Compilation album by Various artists
- Released: December 18, 2001
- Recorded: Various times
- Genre: Hip hop, rap, mainstream urban
- Length: unknown
- Label: Def Jam Recordings

The Source chronology
| The Source Hip Hop Music Awards 2001 (2001) | The Source Presents: Hip Hop Hits, Vol. 5 (2001) | The Source Presents: Hip Hop Hits, Vol. 6 (2002) |

= The Source Presents: Hip Hop Hits, Vol. 5 =

The Source Presents: Hip Hop Hits, Volume 5 is the fifth annual music compilation album to be contributed by The Source magazine. Released December 18, 2001, and distributed by Def Jam Recordings, Hip Hop Hits Volume 5 features sixteen hip hop and rap hits (two of them are bonus tracks). It went to number 37 on the Top R&B/Hip Hop Albums chart and peaked at number 48 on the Billboard 200 album chart.

Purple Pills (or Purple Hills) is the only number-one Hot Rap Tracks hit on Volume 5. Likewise, the album is the second in Hip Hop Hits series to feature a Billboard Hot 100 number one hit (Volume 1 is first): I'm Real.

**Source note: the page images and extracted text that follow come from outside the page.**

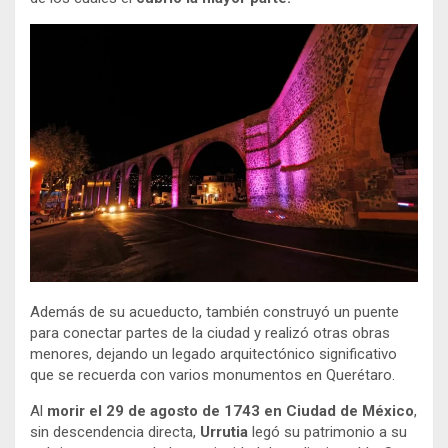
Además de su acueducto, también construyó un puente
para conectar partes de la ciudad y realizó otras obras
menores, dejando un legado arquitectónico significativo
que se recuerda con varios monumentos en Querétaro.
Al
morir el 29 de agosto de 1743 en Ciudad de México
,
sin descendencia directa,
Urrutia
legó su patrimonio a su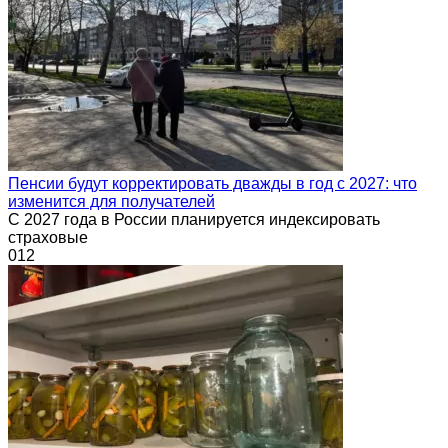
Пенсии будут корректировать дважды в год с 2027: что
изменится для получателей
С 2027 года в России планируется индексировать
страховые
0
12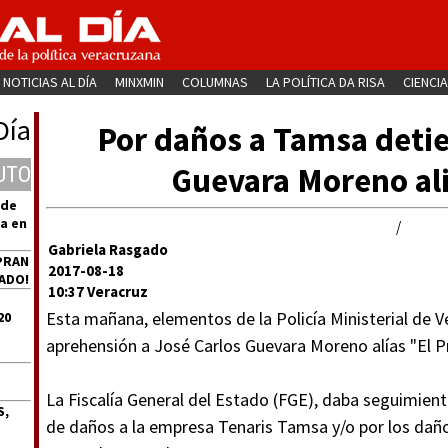
NOTICIAS AL DÍA
MINXMIN
COLUMNAS
LA POLÍTICA DA RISA
CIENCIA
Día
Por daños a Tamsa detie
Guevara Moreno ali
UTO
 de
a en
/
Gabriela Rasgado
PRAN
2017-08-18
ADO!
10:37 Veracruz
Esta mañana, elementos de la Policía Ministerial de V
20
aprehensión a José Carlos Guevara Moreno alías "El P
La Fiscalía General del Estado (FGE), daba seguimient
S,
de daños a la empresa Tenaris Tamsa y/o por los daños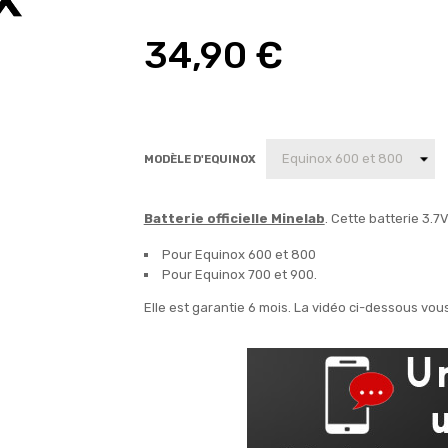
34,90 €
MODÈLE D'EQUINOX
Batterie officielle Minelab
. Cette batterie 3.7
Pour Equinox 600 et 800
Pour Equinox 700 et 900.
Elle est garantie 6 mois. La vidéo ci-dessous vo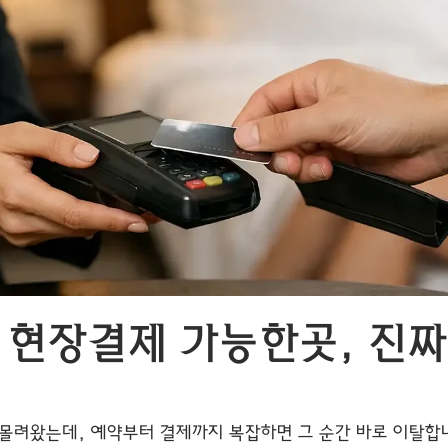
 현장결제 가능한곳, 진짜
 몰려왔는데, 예약부터 결제까지 복잡하면 그 순간 바로 이탈합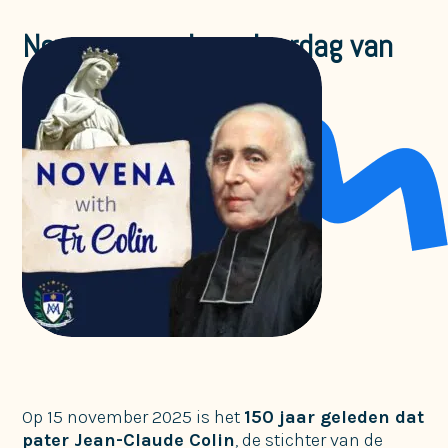
Noveen voor de verjaardag van
de dood van pater Colin
Ongecategoriseerd
Op 15 november 2025 is het
150 jaar geleden dat
pater Jean-Claude Colin
, de stichter van de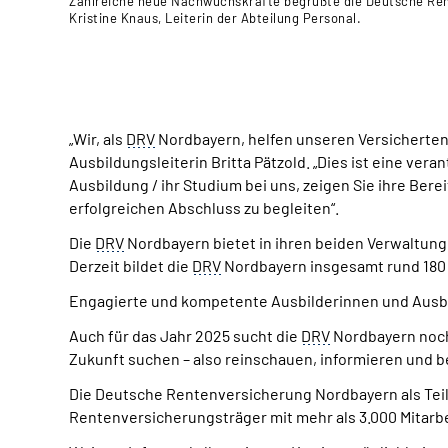
Zahlreiche neue Nachwuchskräfte begrüßte die Deutsche Rente
Kristine Knaus, Leiterin der Abteilung Personal.
„Wir, als
DRV
Nordbayern, helfen unseren Versicherten 
Ausbildungsleiterin Britta Pätzold. „Dies ist eine ver
Ausbildung / ihr Studium bei uns, zeigen Sie ihre Ber
erfolgreichen Abschluss zu begleiten“.
Die
DRV
Nordbayern bietet in ihren beiden Verwaltun
Derzeit bildet die
DRV
Nordbayern insgesamt rund 180
Engagierte und kompetente Ausbilderinnen und Ausbil
Auch für das Jahr 2025 sucht die
DRV
Nordbayern noch 
Zukunft suchen – also reinschauen, informieren und
Die Deutsche Rentenversicherung Nordbayern als Teil 
Rentenversicherungsträger mit mehr als 3.000 Mitarbe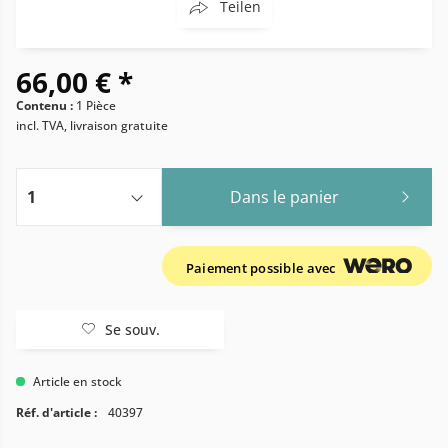
Teilen
66,00 € *
Contenu :
1 Pièce
incl. TVA, livraison gratuite
Dans le panier
Paiement possible avec
Se souv.
Article en stock
Réf. d'article :
40397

It is the fourth Hip Hop Hits album not to feature a number-one hit on the R&B/Hip Hop chart.

Professional ratings
Review scores
| Source | Rating |
| Allmusic |  |

==Track listing==
1. We Right Here – DMX
2. I'm a Thug – Trick Daddy
3. I'm Real – Ja Rule and Jennifer Lopez
4. Let Me Blow Ya Mind – Eve and Gwen Stefani
5. Area Codes – Ludacris and Nate Dogg
6. Bad Boy for Life – P. Diddy, Black Rob and Mark Curry
7. Ride wit Me – Nelly and City Spud
8. Purple Pills – D12
9. Bang ta Dis – Benzino
10. Oh Yeah – Foxy Brown and Spragga Benz
11. Front 2 Back – Xzibit
12. Get Ur Freak On – Missy Elliott
13. Project Bitch – Cash Money Millionaires
14. Put Ya Hands Up – Jadakiss
15. Get Fucked Up – Iconz
16. So Fresh, So Clean – Outkast and Sleepy Brown

==Alternate titles==
The edited version of the compilation featured substitute clean titles: Purple Hills, Project Chick and Get Crunked Up.